Status: To Do
Affects Version/s: None
Fix Version/s: None
Epic Name:Monitor s4: Connectivity
Risk & mitigation:TBD
Epic Total Estimate:18
Given support for service (MEN-4616) and log (MEN-4793) monitoring, the final key aspect of monitoring current uptime is connectivity.
This is a bit different than the other types of monitoring because:
- Loss of connectivity can only be detected by the server (because the device can not send an Alert when it's disconnected)
- The basic version of this (Thresholds based on Last check in) is already available in Mender (Open Source without addons), and need to continue to be
For all editions of Mender (Open Source w/o addons), we introduce a concept of Device offline / online. This becomes a an attribute of the device, available in the UI (device details, dashboard) and APIs (to be added to mender-cli as well; get all offline/online devices).
The offline / online state of a device is determined by the following attributes:
- Last seen: This should be when the Mender server last had any connection (or the most frequent type of connection) to the device. For now we can continue to use the "Last check in" attribute for this (last inventory poll), though this is a bit misleading.
- Offline threshold: Configurable setting, relative time, for how long since the device was last seen until it should be considered offline, e.g. 1 day, or 1 week.
We should support offline threshold on the device group level because different customers may have different environments and expectations around being online. Also, test and production devices generally behave differently in this respect (it may be normal that production devices are not seen frequently, and test devices may be turned off at night). Typical intervals are X hours or Y days, suggesting to start with this (we may need to add minutes granularity).
If the Monitor add-on is enabled, we also support (email) notifications when a device changes state from online (OK) to offline (CRITICAL).
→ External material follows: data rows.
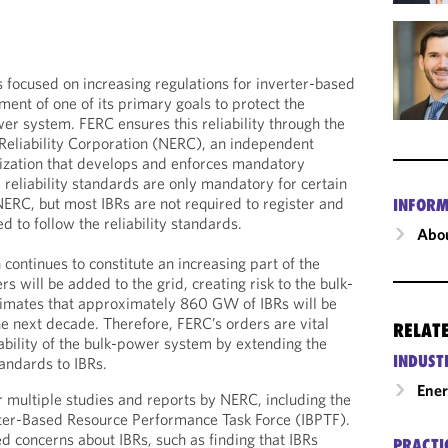
 focused on increasing regulations for inverter-based
lment of one of its primary goals to protect the
ower system. FERC ensures this reliability through the
Reliability Corporation (NERC), an independent
anization that develops and enforces mandatory
e reliability standards are only mandatory for certain
NERC, but most IBRs are not required to register and
INFORM
d to follow the reliability standards.
Abou
continues to constitute an increasing part of the
s will be added to the grid, creating risk to the bulk-
mates that approximately 860 GW of IBRs will be
he next decade. Therefore, FERC’s orders are vital
RELAT
iability of the bulk-power system by extending the
INDUST
tandards to IBRs.
Ene
 multiple studies and reports by NERC, including the
rter-Based Resource Performance Task Force (IBPTF).
d concerns about IBRs, such as finding that IBRs
PRACTI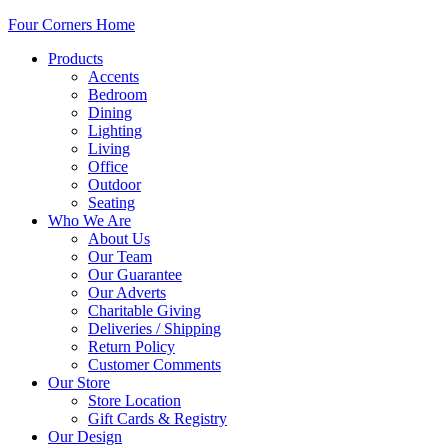
Four Corners Home
Products
Accents
Bedroom
Dining
Lighting
Living
Office
Outdoor
Seating
Who We Are
About Us
Our Team
Our Guarantee
Our Adverts
Charitable Giving
Deliveries / Shipping
Return Policy
Customer Comments
Our Store
Store Location
Gift Cards & Registry
Our Design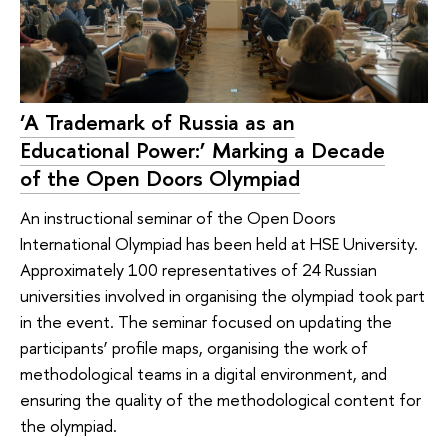
‘A Trademark of Russia as an
Educational Power:’ Marking a Decade
of the Open Doors Olympiad
An instructional seminar of the Open Doors
International Olympiad has been held at HSE University.
Approximately 100 representatives of 24 Russian
universities involved in organising the olympiad took part
in the event. The seminar focused on updating the
participants’ profile maps, organising the work of
methodological teams in a digital environment, and
ensuring the quality of the methodological content for
the olympiad.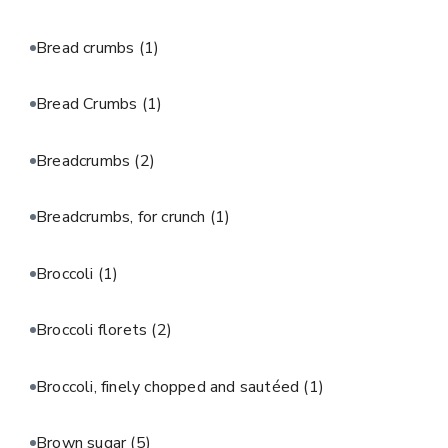
Bread crumbs
(1)
Bread Crumbs
(1)
Breadcrumbs
(2)
Breadcrumbs, for crunch
(1)
Broccoli
(1)
Broccoli florets
(2)
Broccoli, finely chopped and sautéed
(1)
Brown sugar
(5)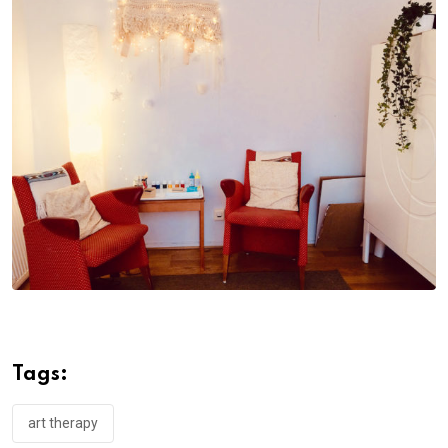
Tags:
art therapy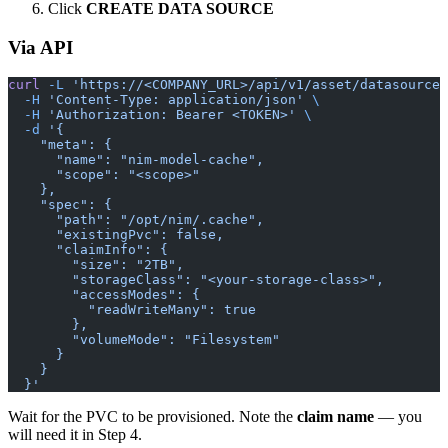
Click
CREATE DATA SOURCE
Via API
curl
 -L
 'https://<COMPANY_URL>/api/v1/asset/datasource/
  -H
 'Content-Type: application/json'
 \
  -H
 'Authorization: Bearer <TOKEN>'
 \
  -d
 '{
    "meta": {
      "name": "nim-model-cache",
      "scope": "<scope>"
    },
    "spec": {
      "path": "/opt/nim/.cache",
      "existingPvc": false,
      "claimInfo": {
        "size": "2TB",
        "storageClass": "<your-storage-class>",
        "accessModes": {
          "readWriteMany": true
        },
        "volumeMode": "Filesystem"
      }
    }
  }'
Wait for the PVC to be provisioned. Note the
claim name
— you
will need it in Step 4.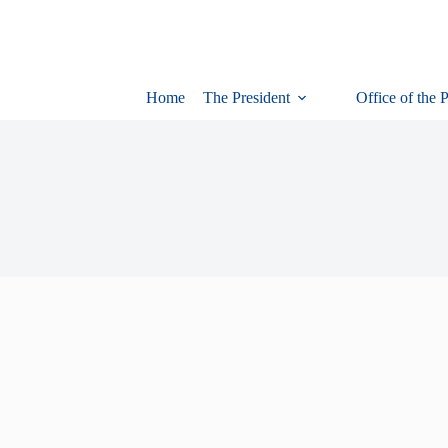
Home
The President
Office of the 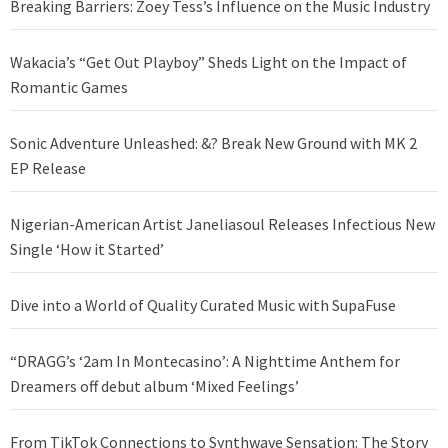
Breaking Barriers: Zoey Tess’s Influence on the Music Industry
Wakacia’s “Get Out Playboy” Sheds Light on the Impact of
Romantic Games
Sonic Adventure Unleashed: &? Break New Ground with MK 2
EP Release
Nigerian-American Artist Janeliasoul Releases Infectious New
Single ‘How it Started’
Dive into a World of Quality Curated Music with SupaFuse
“DRAGG’s ‘2am In Montecasino’: A Nighttime Anthem for
Dreamers off debut album ‘Mixed Feelings’
From TikTok Connections to Synthwave Sensation: The Story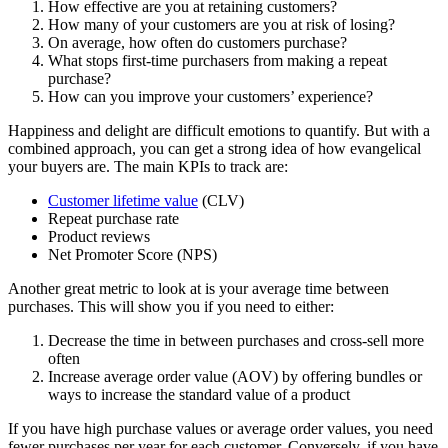
How effective are you at retaining customers?
How many of your customers are you at risk of losing?
On average, how often do customers purchase?
What stops first-time purchasers from making a repeat
purchase?
How can you improve your customers’ experience?
Happiness and delight are difficult emotions to quantify. But with a
combined approach, you can get a strong idea of how evangelical
your buyers are. The main KPIs to track are:
Customer lifetime value
(CLV)
Repeat purchase rate
Product reviews
Net Promoter Score (NPS)
Another great metric to look at is your average time between
purchases. This will show you if you need to either:
Decrease the time in between purchases and cross-sell more
often
Increase average order value (AOV) by offering bundles or
ways to increase the standard value of a product
If you have high purchase values or average order values, you need
fewer purchases per year for each customer. Conversely, if you have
This is a special type of Alert, as the other Alerts are all configured on the Device-side.
User value (why)
- Improve customer satisfaction by quickly detecting connectivity problems which may cause the IoT product to malfunction
- Lower cost of support by proactively detecting incorrect or suboptimal network connectivity
- Detect potential theft of devices
- There is a tenant-wide configuration setting, available on the device group level, of the offline threshold for this device group, with (most common) granularity X hours or Y days [API should likely support Z minutes only, and then UI converts] (all plans)
- It is possible to filter to find all offline devices, also within a given group, both in the UI and API (all plans)
- If a device is offline, this is clearly indicated in the UI Devices list and the device details (all plans)
- The dashboard shows the share of devices offline for different groups (configurable) with possibility to list the offline devices
- If the Monitor add-on is enabled, an email Alert is sent as soon as a device changes state from online (OK) to offline (CRITICAL) (Professional w/ Monitor or Enterprise w/ Monitor only)